Trafficking comes in many guises. For Rahima*, who as a young teenager trustingly accompanied a neighbour to Mumbai – the city of dreams – on the promise of a good job, the dream morphed into an inescapable nightmare.
Leaving the Bangladeshi village together, crossing the border at night, and making their way to West Bengal, and onwards to Mumbai, Rahima had no idea she was being trafficked to India. On arrival she was sold to a lady who managed a brothel in one of Mumbai’s red-light districts.
Instead of the job she’d been promised, Rahima suffered severe violence and abuse in an attempt to “break her into the trade”. She struggles to talk about what happened in the brothel during her three years there: it’s too traumatic for her to think about. Her father, Sabbir Mortaza*, 65, never stopped thinking about his youngest daughter.
After the rescue, Justice and Care’s team continuously supported Rahima, working on all aspects of her care, from counselling and aftercare support, recording of legal statements and documentation, filing an application for repatriation, to conducting home investigation reports. She was also able to learn tailoring, karate and computer skills. And began the long journey towards physical and emotional healing.
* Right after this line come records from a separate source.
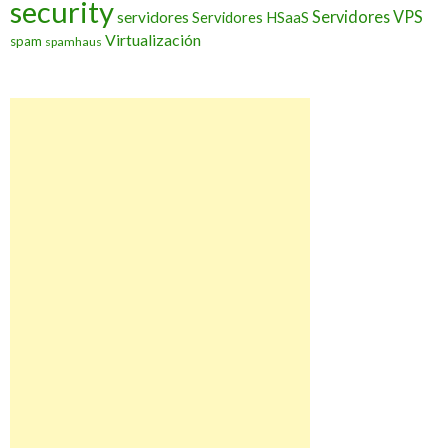
security
Servidores VPS
servidores
Servidores HSaaS
Virtualización
spam
spamhaus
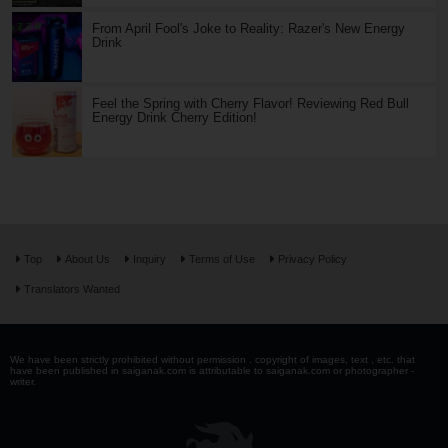
From April Fool's Joke to Reality: Razer's New Energy
Drink
Feel the Spring with Cherry Flavor! Reviewing Red Bull
Energy Drink Cherry Edition!
Top
About Us
Inquiry
Terms of Use
Privacy Policy
Translators Wanted
We have been strictly prohibited without permission . copyright of images, text , etc. that
have been published in saiganak.com is attributable to saiganak.com or photographer -
writer.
Sabbir, Rahima’s father, is overwhelmed by the news which Justice and Care bring. His daughter, who he’s not seen for three years and thought he’d lost forever, will return today, the team tell him. Rahima plans to use the skills Justice and Care helped her acquire to start earning a livelihood. But she is not alone. The team will continue to be by her side, helping her practically, ensuring she is safe and well. Because she is no longer treated as a commodity to be bought, used and sold. But a person, a daughter, of great value.